We rated well-led as requirements improvement because:

  • The provider had some gaps in the governance process. The provider’s risk register did not include staff not offering blood borne virus testing or that clients had not been referred to their local GP for testing. Managers had not ensured that staff were completing or reviewing disengagement plans for all clients. Managers had not ensured that staff were completing risk management plans for all clients or that recovery plans were developed that met clients’ needs identified during assessment. Managers had not embedded a local care planning audit.

  • The provider did not have a robust process to ensure staff had an up-to-date Disclosure and Barring Service (DBS) certificate in place. The human resources (HR) department was responsible for ensuring staff had a valid DBS certificate and had not realised when a number of staff DBS certificates had expired. Managers did not have oversight of this process.

  • The provider was in the process of updating their clinical policies. For example, the prescribing ‘Did Not Attend’ (DNA) policy was still in draft form. The provider was in the process of updating all policies due to the recent change in contract. Some staff were unaware that there were updated clinical policies.

However:

  • Staff felt respected, supported and valued by management. Staff and clients described a change in culture in the last six months and felt optimistic and positive about the future direction of the organisation.

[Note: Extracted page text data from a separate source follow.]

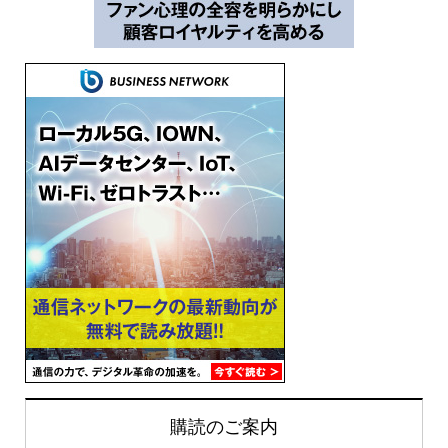
購読のご案内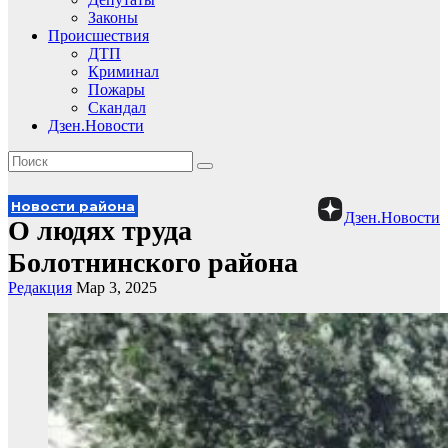
Законы
Происшествия
ДТП
Криминал
Пожары
Скандал
Дзен.Новости
Новости района
Дзен.Новости
О людях труда
Болотнинского района
Редакция
Мар 3, 2025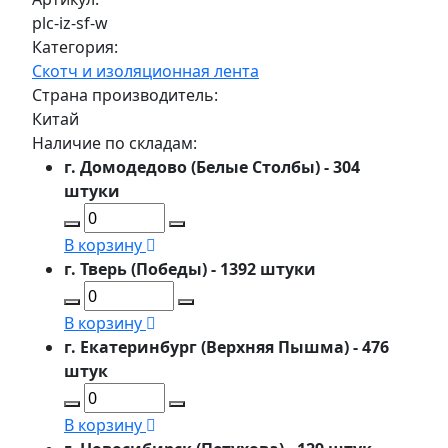
plc-iz-sf-w
Категория:
Скотч и изоляционная лента
Страна производитель:
Китай
Наличие по складам:
г. Домодедово (Белые Столбы) - 304
штуки
В корзину
г. Тверь (Победы) - 1392 штуки
В корзину
г. Екатеринбург (Верхняя Пышма) - 476
штук
В корзину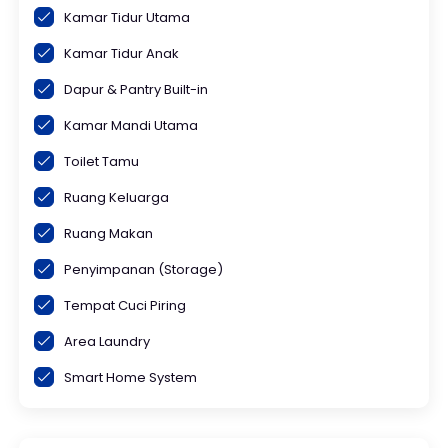
Kamar Tidur Utama
Kamar Tidur Anak
Dapur & Pantry Built-in
Kamar Mandi Utama
Toilet Tamu
Ruang Keluarga
Ruang Makan
Penyimpanan (Storage)
Tempat Cuci Piring
Area Laundry
Smart Home System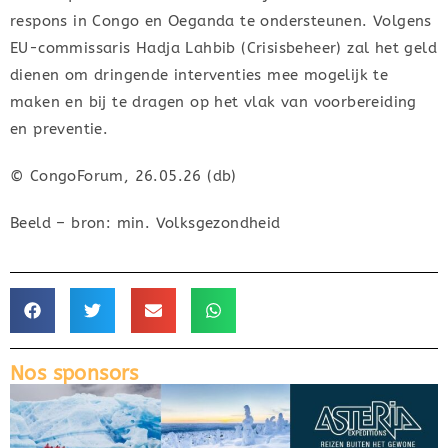
respons in Congo en Oeganda te ondersteunen. Volgens
EU-commissaris Hadja Lahbib (Crisisbeheer) zal het geld
dienen om dringende interventies mee mogelijk te
maken en bij te dragen op het vlak van voorbereiding
en preventie.
© CongoForum, 26.05.26 (db)
Beeld – bron: min. Volksgezondheid
Nos sponsors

  • Leaders had the skills, knowledge and expertise to perform their roles. The registered manager had a good understanding of the service they managed and could explain how the team were working to provide high quality care.

  • Leaders were visible in the service and approachable for staff. Staff knew by name who the clinical leads, service manager and CEO were and how to contact them directly.

Checks on specific services

Community-based substance misuse services

Requires improvement

Updated 14 June 2019

               

EDP – Bideford hub is a substance misuse service providing support to clients in the community.